Taking the line with "kys1333@naver.com" as the first and the line with "윤-채연, 이번엔 댄스 배틀이다! X세대 댄스 레전드" as the last, set down exactly every line in that range from the entries below, and no more.

►

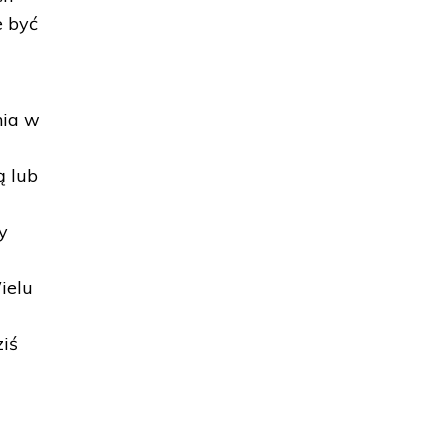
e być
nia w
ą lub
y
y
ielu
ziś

◄
►

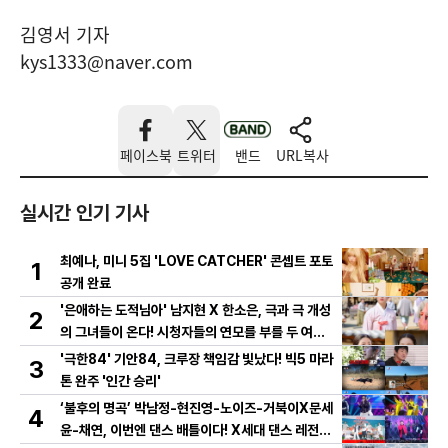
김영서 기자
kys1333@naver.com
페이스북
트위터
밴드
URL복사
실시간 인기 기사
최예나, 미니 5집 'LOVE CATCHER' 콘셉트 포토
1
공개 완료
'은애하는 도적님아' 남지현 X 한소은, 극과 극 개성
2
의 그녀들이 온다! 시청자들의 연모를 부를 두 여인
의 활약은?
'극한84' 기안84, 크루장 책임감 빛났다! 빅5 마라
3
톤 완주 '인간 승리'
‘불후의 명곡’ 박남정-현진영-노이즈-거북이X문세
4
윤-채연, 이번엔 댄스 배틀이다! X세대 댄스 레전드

◄

### Answer for the task
kys1333@naver.com
페이스북
트위터
밴드
URL복사
실시간 인기 기사
최예나, 미니 5집 'LOVE CATCHER' 콘셉트 포토
1
공개 완료
'은애하는 도적님아' 남지현 X 한소은, 극과 극 개성
2
의 그녀들이 온다! 시청자들의 연모를 부를 두 여인
의 활약은?
'극한84' 기안84, 크루장 책임감 빛났다! 빅5 마라
3
톤 완주 '인간 승리'
‘불후의 명곡’ 박남정-현진영-노이즈-거북이X문세
4
윤-채연, 이번엔 댄스 배틀이다! X세대 댄스 레전드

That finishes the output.